DATA SECTION below:
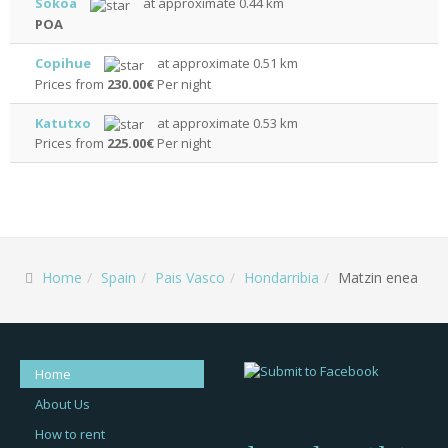
Sokoa
at approximate 0.44 km
POA
Copihue
at approximate 0.51 km
Prices from
230.00€
Per night
Katutxo
at approximate 0.53 km
Prices from
225.00€
Per night
Home
Spain
Pais Vasco
Hondarribia
Matzin enea
Home
About Us
How to rent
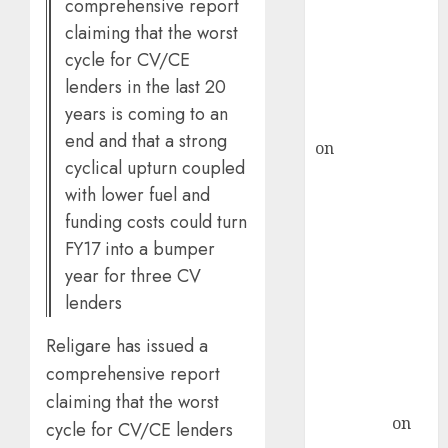
comprehensive report
ICICI Direct &
claiming that the worst
recommends
cycle for CV/CE
Buy for 36%
lenders in the last 20
upside
years is coming to an
rajesh bhatt
end and that a strong
on
SAIL is well
cyclical upturn coupled
placed to
with lower fuel and
benefit from
funding costs could turn
favourable
FY17 into a bumper
domestic steel
demand, says
year for three CV
ICICI Direct &
lenders
recommends
Religare has issued a
Buy for 36%
comprehensive report
upside
Subrata
claiming that the worst
Sengupta
on
cycle for CV/CE lenders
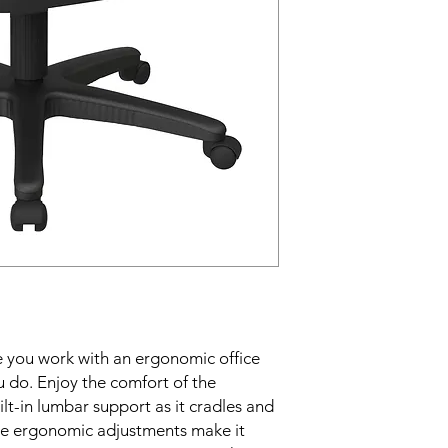
 you work with an ergonomic office 
u do. Enjoy the comfort of the 
t-in lumbar support as it cradles and 
le ergonomic adjustments make it 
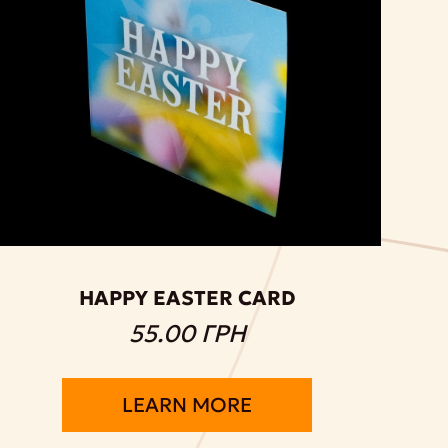
HAPPY EASTER CARD
55.00 ГРН
LEARN MORE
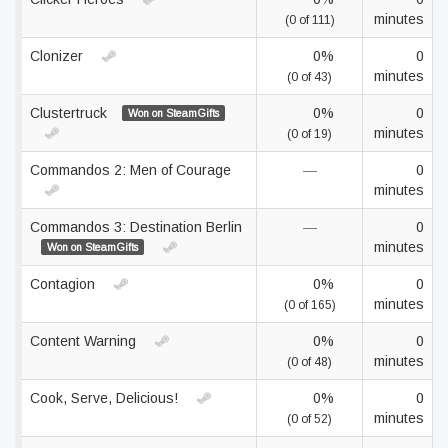
minutes
(0 of 111)
Clonizer
0%
0
minutes
(0 of 43)
Clustertruck
0%
0
Won on SteamGifts
minutes
(0 of 19)
Commandos 2: Men of Courage
—
0
minutes
Commandos 3: Destination Berlin
—
0
minutes
Won on SteamGifts
Contagion
0%
0
minutes
(0 of 165)
Content Warning
0%
0
minutes
(0 of 48)
Cook, Serve, Delicious!
0%
0
minutes
(0 of 52)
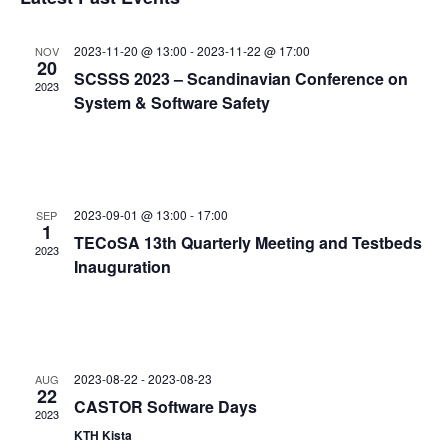
and
date.
Views
2023-11-20 @ 13:00
-
2023-11-22 @ 17:00
NOV
Navigat
20
SCSSS 2023 – Scandinavian Conference on
2023
System & Software Safety
2023-09-01 @ 13:00
-
17:00
SEP
1
TECoSA 13th Quarterly Meeting and Testbeds
2023
Inauguration
2023-08-22
-
2023-08-23
AUG
22
CASTOR Software Days
2023
KTH Kista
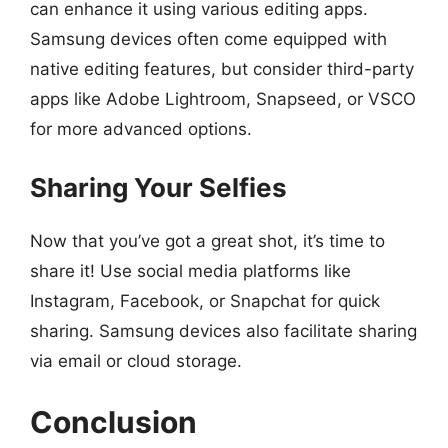
can enhance it using various editing apps.
Samsung devices often come equipped with
native editing features, but consider third-party
apps like Adobe Lightroom, Snapseed, or VSCO
for more advanced options.
Sharing Your Selfies
Now that you’ve got a great shot, it’s time to
share it! Use social media platforms like
Instagram, Facebook, or Snapchat for quick
sharing. Samsung devices also facilitate sharing
via email or cloud storage.
Conclusion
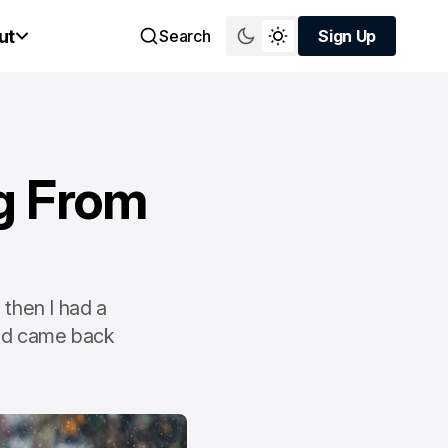
ut
Search
Sign Up
Sign Up
g From
"
 then I had a
and came back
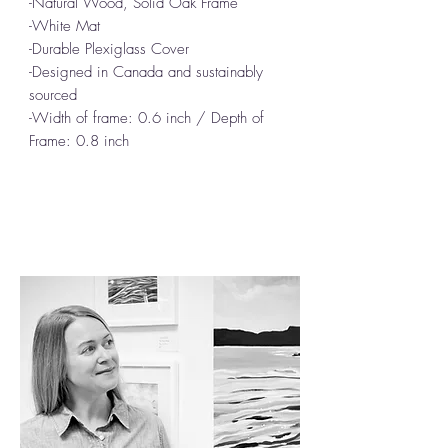
-Natural Wood, Solid Oak Frame
-White Mat
-Durable Plexiglass Cover
-Designed in Canada and sustainably
sourced
-Width of frame: 0.6 inch / Depth of
Frame: 0.8 inch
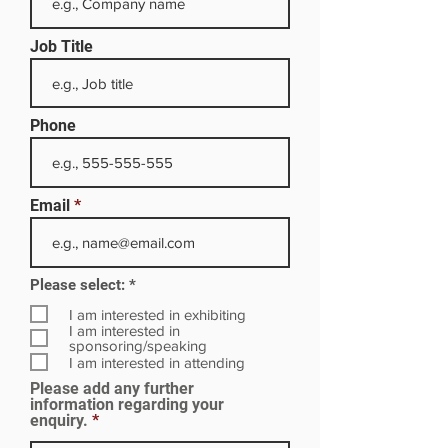
Job Title
Phone
Email
R
Please select:
*
e
q
I am interested in exhibiting
u
I am interested in
i
sponsoring/speaking
r
I am interested in attending
e
Please add any further
d
information regarding your
enquiry.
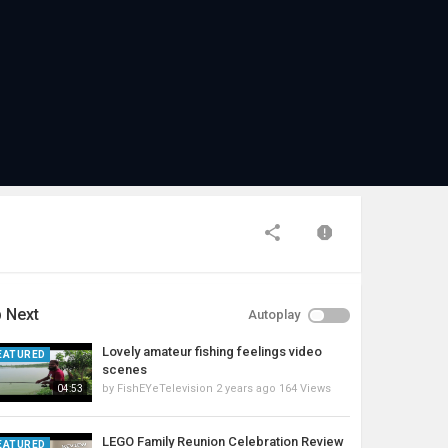
 Next
Autoplay
Lovely amateur fishing feelings video
EATURED
scenes
by
FishEYeTelevision
2 years ago
164 Views
04:53
LEGO Family Reunion Celebration Review
EATURED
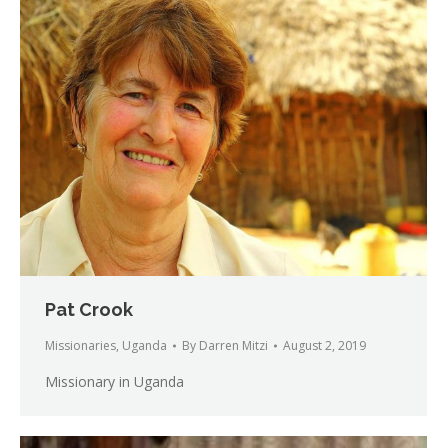
Pat Crook
Missionaries
,
Uganda
By
Darren Mitzi
August 2, 2019
Missionary in Uganda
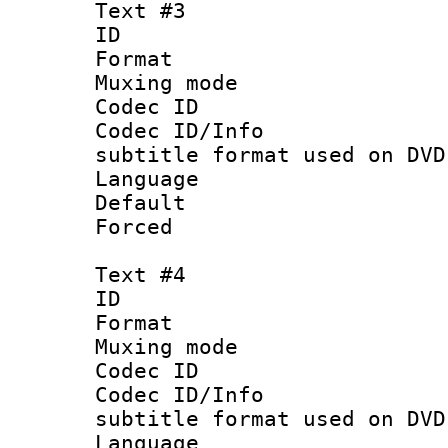
Text #3
ID 
Format :
Muxing mod
Codec ID :
Codec ID/Info 
subtitle format used on DVD
Language 
Default
Forced
Text #4
ID 
Format :
Muxing mod
Codec ID :
Codec ID/Info 
subtitle format used on DVD
Language :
End of DATA SECTION.
__WHAT YOU SHOULD DO__. Print the whole listing again exactly, please. No pictures.

__WRITTEN RESPONSE__.
Sokoa
at approximate 0.44 km
POA
Copihue
at approximate 0.51 km
Prices from
230.00€
Per night
Katutxo
at approximate 0.53 km
Prices from
225.00€
Per night
Home
Spain
Pais Vasco
Hondarribia
Matzin enea
Home
About Us
How to rent
comprehensive report
ICICI Direct &
claiming that the worst
recommends
cycle for CV/CE
Buy for 36%
lenders in the last 20
upside
years is coming to an
rajesh bhatt
end and that a strong
on
SAIL is well
cyclical upturn coupled
placed to
with lower fuel and
benefit from
funding costs could turn
favourable
FY17 into a bumper
domestic steel
demand, says
year for three CV
ICICI Direct &
lenders
recommends
Religare has issued a
Buy for 36%
comprehensive report
upside
Subrata
claiming that the worst
Sengupta
on
cycle for CV/CE lenders
 you work with an ergonomic office 
u do. Enjoy the comfort of the 
t-in lumbar support as it cradles and 
le ergonomic adjustments make it 
HAPPY EASTER CARD
55.00 ГРН
LEARN MORE
minutes
(0 of 111)
Clonizer
0%
0
minutes
(0 of 43)
Clustertruck
0%
0
Won on SteamGifts
minutes
(0 of 19)
Commandos 2: Men of Courage
—
0
minutes
Commandos 3: Destination Berlin
—
0
minutes
Won on SteamGifts
Contagion
0%
0
minutes
(0 of 165)
Content Warning
0%
0
minutes
(0 of 48)
Cook, Serve, Delicious!
0%
0
minutes
(0 of 52)
and
date.
Views
2023-11-20 @ 13:00
-
2023-11-22 @ 17:00
NOV
Navigat
20
SCSSS 2023 – Scandinavian Conference on
2023
System & Software Safety
2023-09-01 @ 13:00
-
17:00
SEP
1
TECoSA 13th Quarterly Meeting and Testbeds
2023
Inauguration
2023-08-22
-
2023-08-23
AUG
22
CASTOR Software Days
2023
KTH Kista
can enhance it using various editing apps.
Samsung devices often come equipped with
native editing features, but consider third-party
apps like Adobe Lightroom, Snapseed, or VSCO
for more advanced options.
Sharing Your Selfies
Now that you’ve got a great shot, it’s time to
share it! Use social media platforms like
Instagram, Facebook, or Snapchat for quick
sharing. Samsung devices also facilitate sharing
via email or cloud storage.
Conclusion
ut
Search
Sign Up
Sign Up
g From
"
 then I had a
and came back
-Natural Wood, Solid Oak Frame
-White Mat
-Durable Plexiglass Cover
-Designed in Canada and sustainably
sourced
-Width of frame: 0.6 inch / Depth of
Frame: 0.8 inch
Job Title
Phone
Email
R
Please select:
*
e
q
I am interested in exhibiting
u
I am interested in
i
sponsoring/speaking
r
I am interested in attending
e
Please add any further
d
information regarding your
enquiry.
 Next
Autoplay
Lovely amateur fishing feelings video
EATURED
scenes
by
FishEYeTelevision
2 years ago
164 Views
04:53
LEGO Family Reunion Celebration Review
EATURED
Pat Crook
Missionaries
,
Uganda
By
Darren Mitzi
August 2, 2019
Missionary in Uganda
Text #3
ID 
Format :
Muxing mod
Codec ID :
Codec ID/Info 
subtitle format used on DVD
Language 
Default
Forced
Text #4
ID 
Format :
Muxing mod
Codec ID :
Codec ID/Info 
subtitle format used on DVD
Language :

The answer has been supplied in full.